What we've stumbled upon is what every hitting coach calls being patiently aggressive. Hitters should lay off pitches they cannot hit and when they do decide to swing they need to make contact. Interestingly enough being what's often called a free swinger doesn't have a negative effect on strikeout rate on its own. Rather, it's the lack of contact that is the issue, swinging and missing is much worse than not swinging at all. Now we have two stats that measure directly how a hitter performs that can give us a reasonable prediction of what a player's strikeout rate and walk rate should be in that season.
This is still a Nationals blog, so what does this all mean for the Nats in 2014? Here's two tables of strikeout rate and walk rate for Nats hitters with at least 50 plate appearances this year along with their predicted strikeout rate based on contact rate and their predicted walk rate based on swing rate on pitches outside of the strike zone and the difference between the two.
From these tables we can determine some candidates for regression. Kevin Frandsen is striking out at a much lower rate than he should be based on his contact rate, while Nate McLouth, Jose Lobaton and Tyler Moore are all striking out more. Many coaches and teammates have said that McLouth is not getting the results that he should be getting based on the contact he's making, and now we have some statistical evidence to back that claim up. On the walk rate side the Nats are doing about as well as expected. Only Danny Espinosa's walk rate differs substantially from his expected rate, although his expected rate is also low.

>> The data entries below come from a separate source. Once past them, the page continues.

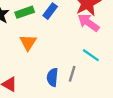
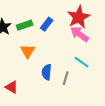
blue semicircle: (52, 77) -> (47, 72), moved

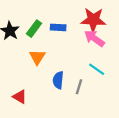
red star: (79, 17) -> (93, 20), turned 30
blue rectangle: (47, 24) -> (58, 27), turned 56
green rectangle: (25, 25) -> (34, 29), turned -35

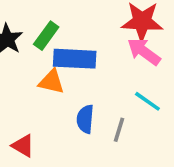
blue rectangle: (58, 27) -> (75, 59), moved, size x1.6
orange triangle: (37, 57) -> (52, 82), turned -49

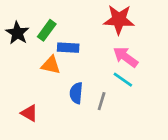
pink arrow: (144, 52) -> (126, 57), moved
blue rectangle: (75, 59) -> (68, 48), size x0.7

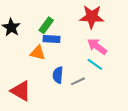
green rectangle: (47, 30) -> (46, 25), moved
gray line: (102, 101) -> (78, 81), turned 48
red triangle: (29, 113) -> (21, 91), size x1.5

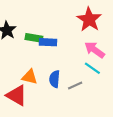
red star: (92, 17) -> (89, 19), turned 30
green rectangle: (46, 25) -> (34, 38), moved, turned 63
orange triangle: (38, 53) -> (30, 77), moved

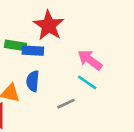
red star: (89, 19) -> (49, 25), moved
blue semicircle: (55, 79) -> (33, 81), moved

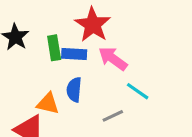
green rectangle: (16, 45) -> (54, 48), turned 72
pink arrow: (90, 60) -> (113, 59), moved

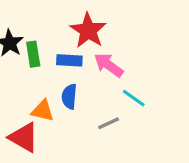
green rectangle: (54, 48) -> (33, 54), moved

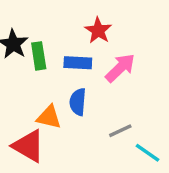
red star: (88, 30) -> (98, 30), size x0.7
pink arrow: (109, 65) -> (120, 68), turned 100
cyan line: (134, 98) -> (147, 153), moved

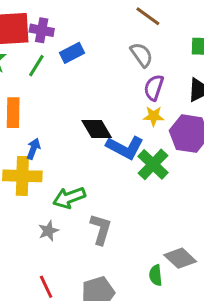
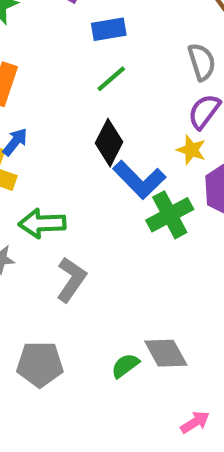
green line: (36, 66) -> (111, 79), moved
black diamond: (97, 129) -> (109, 143), turned 40
green semicircle: (156, 275) -> (125, 366), turned 42

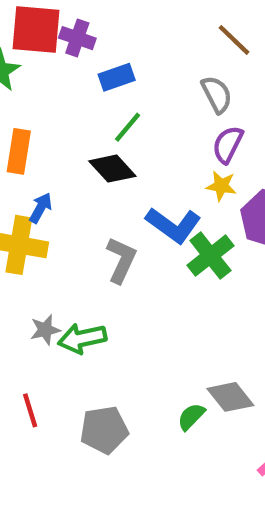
black diamond: (109, 143) -> (112, 169), moved, turned -60
green arrow: (42, 223) -> (82, 338), moved
gray L-shape: (71, 280) -> (121, 260), moved

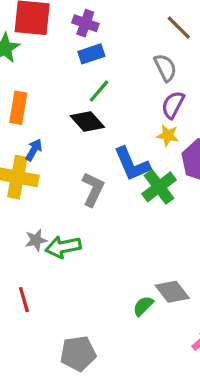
purple cross: (77, 38) -> (85, 23), moved
blue L-shape: (173, 225) -> (132, 164), turned 30
gray pentagon: (104, 430) -> (78, 353), moved

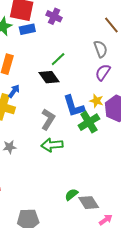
blue rectangle: (91, 54) -> (27, 29), moved
yellow star: (168, 135) -> (96, 101), moved
green arrow: (63, 247) -> (52, 145), moved
gray diamond: (172, 292) -> (89, 203), moved

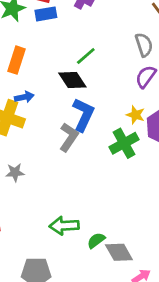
blue arrow: (14, 91) -> (24, 97), turned 40
blue L-shape: (74, 106) -> (83, 115), moved, turned -140
green arrow: (52, 145) -> (64, 226), moved

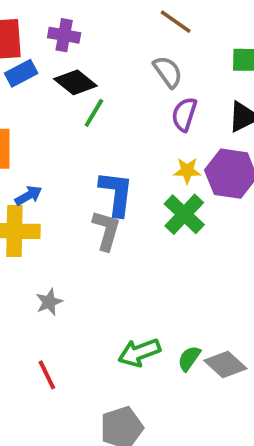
black diamond: (72, 80) -> (75, 82), moved

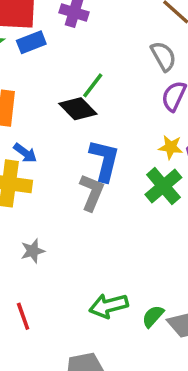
black diamond: (75, 82) -> (78, 109), moved
blue arrow: (28, 195) -> (25, 153), turned 60

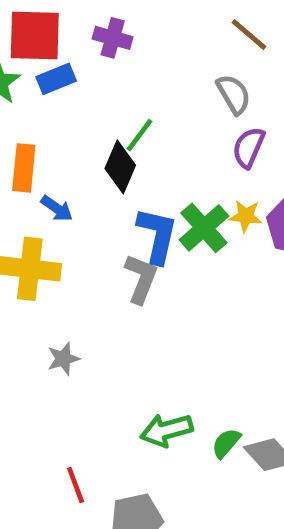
black diamond: (78, 109) -> (120, 167), turned 69
blue arrow: (25, 153) -> (57, 208), moved
green cross: (163, 186) -> (204, 228), moved
red line: (23, 316) -> (76, 485), moved

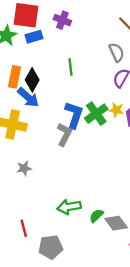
green line: (140, 135) -> (70, 67), turned -49
black diamond: (120, 167) -> (32, 80), moved
blue arrow: (57, 208) -> (28, 97), size x1.5

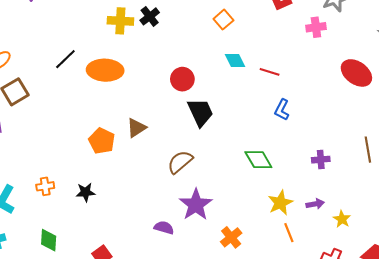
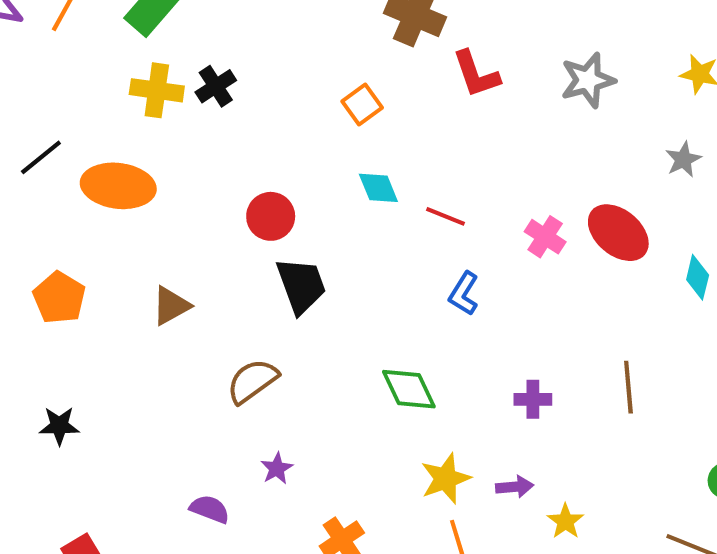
pink cross: (316, 27) -> (545, 237), moved, turned 36
orange pentagon: (102, 141) -> (59, 298), moved
purple star: (196, 205) -> (277, 468), size x0.5

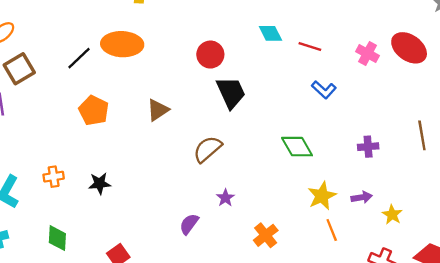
black line: (41, 157) -> (79, 58), moved
blue L-shape: (464, 294) -> (324, 90), turned -75
purple semicircle: (210, 509) -> (189, 224), turned -70

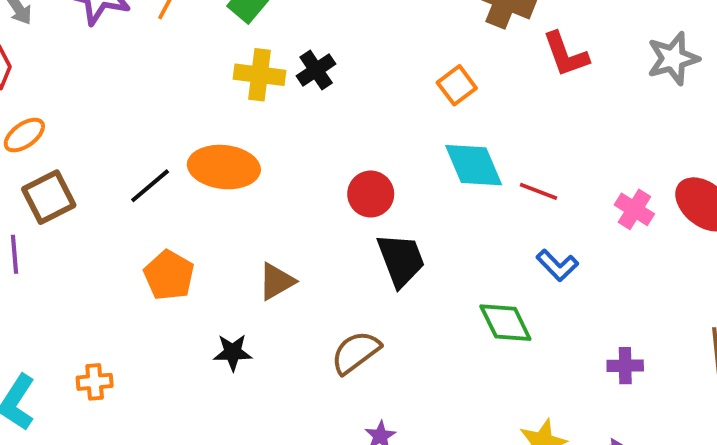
cyan diamond: (270, 33) -> (474, 165), size x1.5
green diamond: (297, 147) -> (505, 323), moved
black star: (100, 183) -> (233, 352), moved

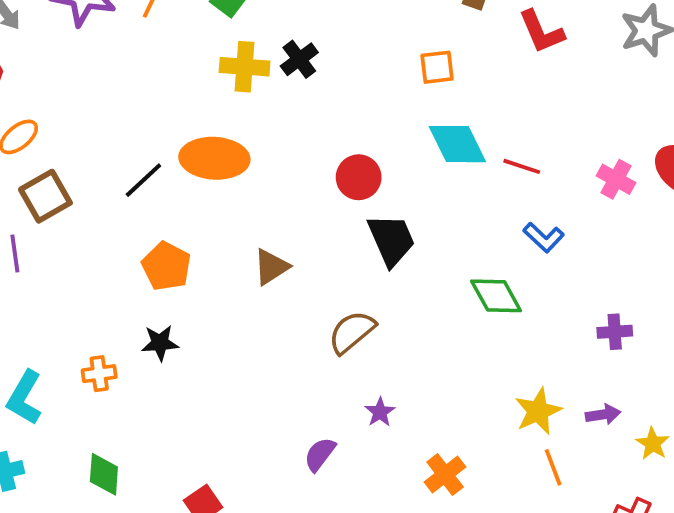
orange square: (457, 85) -> (437, 67), turned 33
black star: (233, 352) -> (160, 343), moved

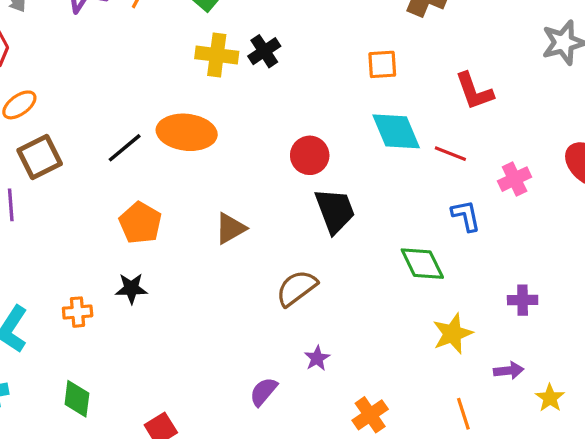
red L-shape: (541, 32) -> (474, 91), moved
pink cross: (616, 179) -> (515, 179), moved, turned 32
blue L-shape: (544, 237) -> (466, 216), turned -148
yellow star: (538, 411) -> (453, 334), moved

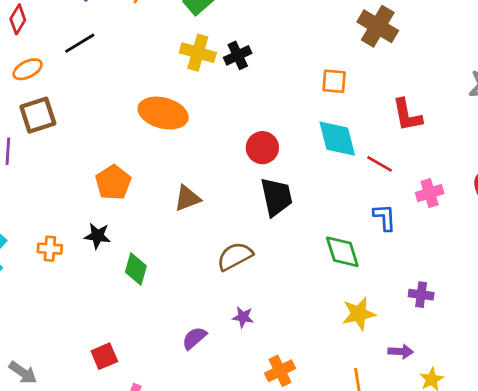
black line: (125, 148) -> (80, 43), moved
purple star: (317, 358) -> (243, 317), turned 30
green diamond: (77, 399) -> (136, 269), moved

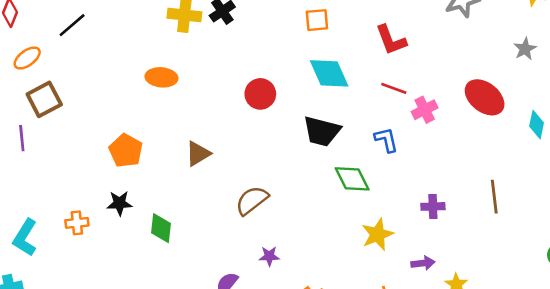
orange ellipse: (163, 113) -> (161, 77), size x0.7
red line: (380, 164) -> (394, 88), moved
black trapezoid: (276, 197) -> (322, 131), moved, turned 126

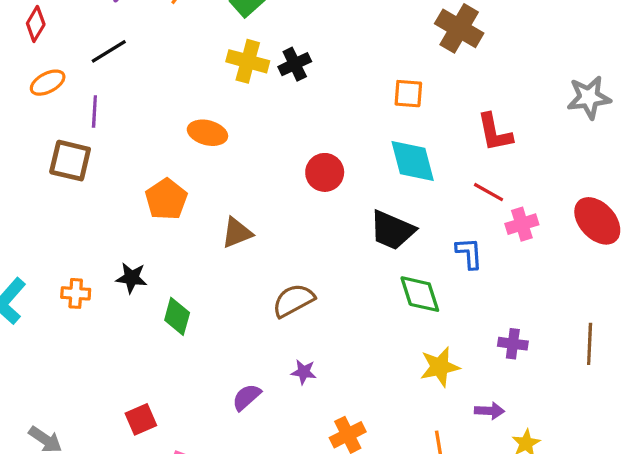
brown square: (44, 99) -> (70, 161), moved, turned 32
purple line: (22, 138) -> (94, 112), moved
orange pentagon: (126, 151) -> (166, 199), moved

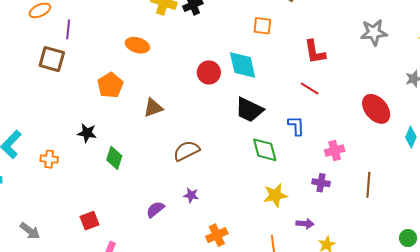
cyan diamond: (413, 161) -> (243, 65), moved
pink cross: (522, 224) -> (335, 151), moved
orange cross: (76, 293) -> (49, 159), moved

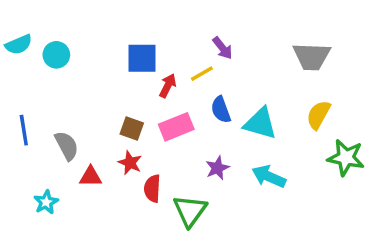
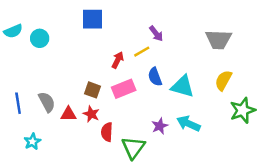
blue square: (142, 58) -> (92, 19), moved
blue line: (24, 130) -> (18, 103), moved
green star: (346, 158) -> (243, 110), turned -30
purple star: (217, 168) -> (160, 126), moved
red triangle: (91, 176) -> (68, 114), moved

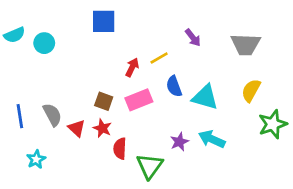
purple arrow: (156, 34) -> (193, 38), moved
red triangle: (68, 114) -> (77, 128), turned 42

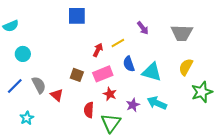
cyan circle: (44, 43) -> (23, 54), moved
blue line: (20, 116) -> (15, 86), turned 54
red star: (102, 128) -> (110, 94), moved

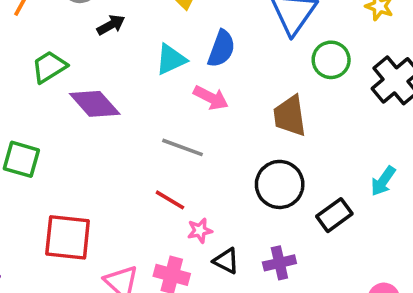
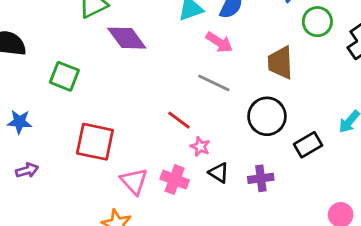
gray line: (182, 147) -> (214, 83), moved
pink star: (200, 231) -> (200, 147), turned 30

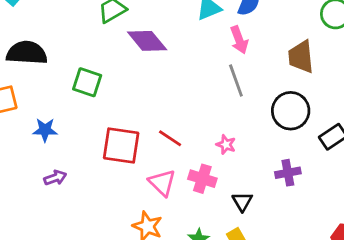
pink arrow: (219, 42) -> (239, 40), turned 40
gray line: (214, 83) -> (236, 81), turned 48
red line: (179, 120) -> (170, 138), moved
black triangle: (219, 173) -> (242, 202), moved, turned 30

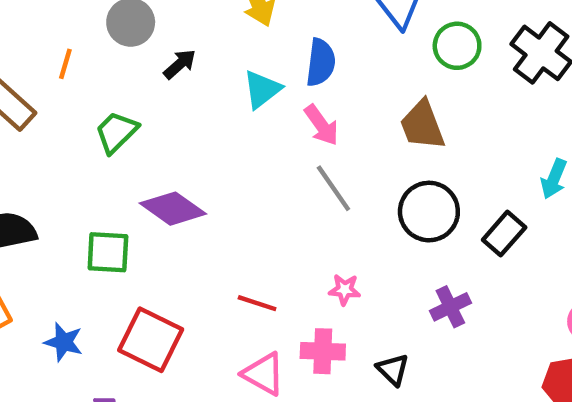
purple diamond: (147, 41) -> (173, 209), moved
blue star: (45, 130) -> (64, 342), turned 30
red square: (121, 146) -> (151, 340), moved, turned 33

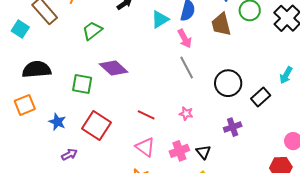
brown trapezoid: (422, 125) -> (221, 24), moved
pink cross: (323, 351) -> (179, 151), moved, turned -30

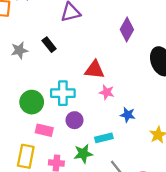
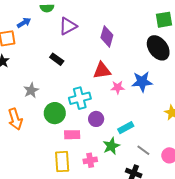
purple diamond: (127, 30) -> (107, 36), moved
gray star: (19, 50) -> (31, 90), moved
blue star: (128, 115) -> (142, 82), moved, size x1.5

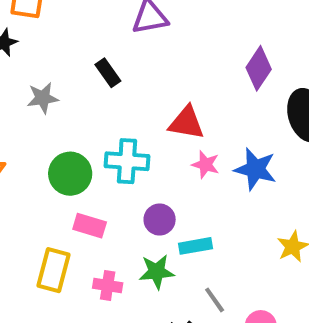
purple diamond: (107, 36) -> (259, 68), moved
gray star: (31, 90) -> (43, 98), moved
purple circle: (96, 119) -> (160, 219), moved

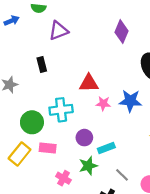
purple diamond: (259, 68) -> (121, 32), moved
black rectangle: (108, 73) -> (42, 65), turned 32
yellow rectangle: (54, 270) -> (20, 154), moved, turned 35
pink cross: (108, 286) -> (63, 178), turned 32

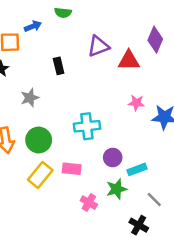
purple triangle: (58, 31) -> (98, 46), moved
black rectangle: (42, 65) -> (59, 66), moved
red triangle: (89, 83) -> (129, 60), moved
pink star: (103, 104) -> (136, 103), moved
green circle: (32, 122) -> (39, 140), moved

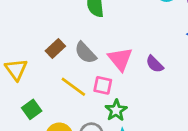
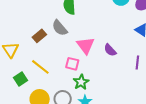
gray semicircle: (85, 53) -> (60, 28), moved
yellow line: (73, 87) -> (40, 67), moved

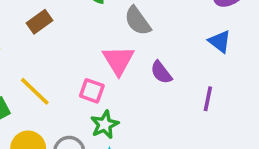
gray semicircle: (60, 28) -> (138, 21), moved
brown rectangle: (39, 36) -> (40, 22), moved

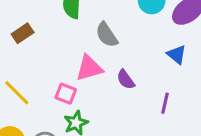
pink triangle: (118, 60) -> (89, 68), turned 44

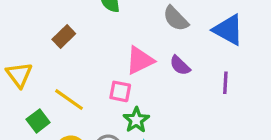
gray semicircle: (107, 35) -> (176, 19), moved
blue triangle: (177, 54) -> (228, 30), size x1.5

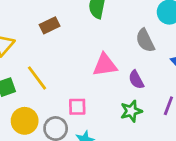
pink square: (120, 91) -> (77, 107), moved, turned -30
green star: (136, 120) -> (131, 111), moved

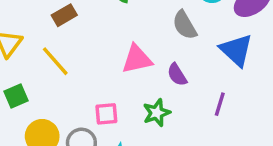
yellow line: (37, 78) -> (55, 61), moved
green star: (131, 111) -> (157, 113), moved

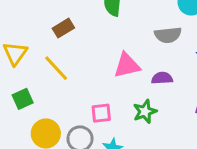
gray semicircle: (185, 25) -> (168, 35), turned -65
purple semicircle: (177, 75) -> (162, 78), turned 120

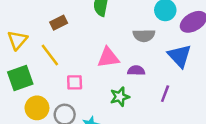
green square: (23, 99) -> (20, 78), size x1.5
pink square: (101, 113) -> (75, 82), moved

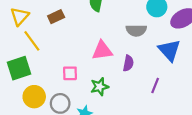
yellow triangle: (17, 40) -> (20, 16), moved
yellow line: (50, 55) -> (32, 41), moved
purple semicircle: (136, 71) -> (128, 63), turned 98
green star: (120, 97) -> (100, 87), moved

We've now added two new tools to our tool belt for evaluating hitters. Especially early in the season, when a hitter has had a small number of plate appearances, as he will have seen significantly more pitches in that time. In these situations, by checking his contact rate and swing rate at pitches outside of the zone we can get an early look at how a hitter can be expected to perform by season's end. At any point in the season contact rate and swing rate at pitches outside of the strike zone can lend valuable insight into a hitter's performance.